Um die Sicherheit der Patienten zu gewährleisten, werden Aufbereiter von Einmalprodukten gemäß der MDR wie Hersteller betrachtet. Somit übernehmen sie die Verpflichtungen eines Herstellers. Es ist möglich, dass sie von einer Benannten Stelle zertifiziert werden sollen und auch ihr Name und Adresse an dem aufbereiteten Produkt angegeben werden soll. Hierdurch soll sichergestellt werden, dass die aufbereiteten Produkte dasselbe Sicherheitsniveau haben als die ursprünglichen Einmalprodukte.
 
Die Mitgliedstaaten haben allerdings die Möglichkeit, sich für eine Ausnahme für Gesundheitseinrichtungen (sogar auch möglich für ihre externen Aufbereiter) zu entscheiden. In diesem Fall werden die geltenden Regelungen für Hersteller nicht angewendet, wenn Einmalprodukte verarbeitet und nur in Gesundheitseinrichtungen verwendet werden.

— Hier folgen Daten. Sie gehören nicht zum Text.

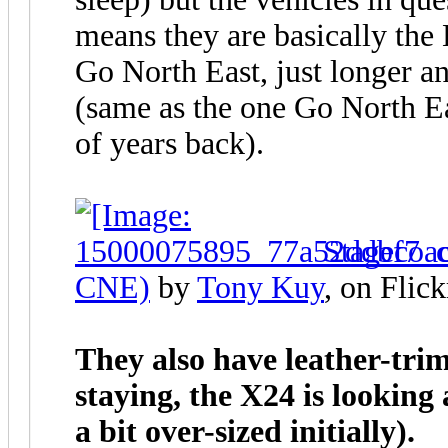
means they are basically the
Go North East, just longer 
(same as the one Go North E
of years back).
Stagecoa
CNE)
by
Tony Kuy
, on Flick
They also have leather-trim
staying, the X24 is looking
a bit over-sized initially).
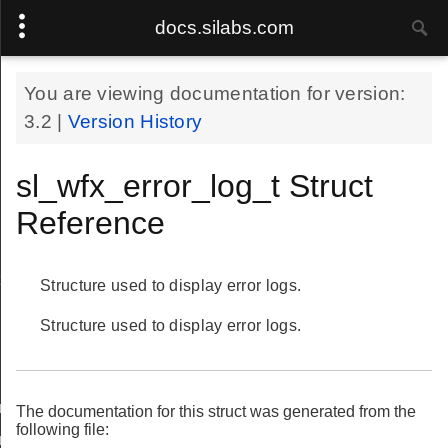
docs.silabs.com
You are viewing documentation for version:
3.2
|
Version History
sl_wfx_error_log_t Struct
Reference
t
Structure used to display error logs.
Structure used to display error logs.
ength_cnf_body_t
The documentation for this struct was generated from the
following file:
ngth_cnf_t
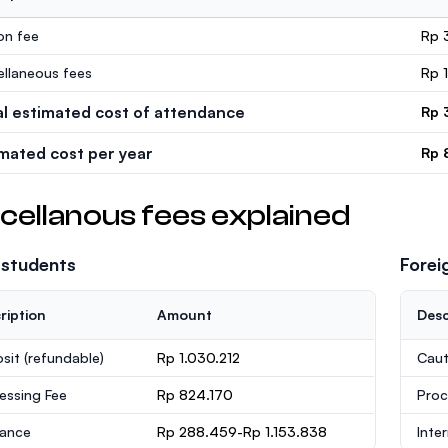
ion fee
Rp 
ellaneous fees
Rp 
al estimated cost of attendance
Rp 
imated cost per year
Rp 
cellanous fees explained
 students
Forei
ription
Amount
Desc
sit
(refundable)
Rp 1.030.212
Caut
essing Fee
Rp 824.170
Proc
rance
Rp 288.459-Rp 1.153.838
Inte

Diese Abweichung von der MDR ist nur möglich, wenn die Gesundheitseinrichtung oder ihr externer Aufbereiter den üblichen relevanten Spezifikationen oder nationalen Bestimmungen und harmonisierten Standards entspricht, und dies durch eine Benannte Stelle bescheinigt wird. Es ist nicht eindeutig, was als übliche Spezifikation gelten wird, und es ist auch zweifelhaft, ob die Benannten Stellen die Richtlinien der Gesundheitseinrichtungen für die Aufbereitung zertifizieren werden.
 
Obwohl die MDR einen Schritt in die richtige Richtung macht, sieht es leider trotzdem so aus, dass sogar die MDR kein harmonisiertes und einheitliches System einführen kann, um die sichere Aufbereitung der Einmalprodukte zu sichern.
 
Résumé:
 
Es ist zweifelhaft, ob die neue Regelung die Sicherheit der Patienten erhöhen wird. Um die unkontrollierte Aufbereitung, die derzeit in vielen EU-Ländern stattfindet, wirksam zu stoppen, ist ein harmonisiertes und einheitliches Regulierungssystem, das von Behörden überwacht und von Benannten Stellen kontrolliert wird, von entscheidender Bedeutung. Die zukünftige Opt-out Regelung der MDR mit zusätzlichen speziellen Ausnahmen für Krankenhäuser, beseitigt nicht die Unterschiede zwischen den bestehenden nationalen Regelungen. Zudem stellen sich sowohl für die betroffenen Unternehmen als auch für die Gesetzgeber viele offenen Fragen.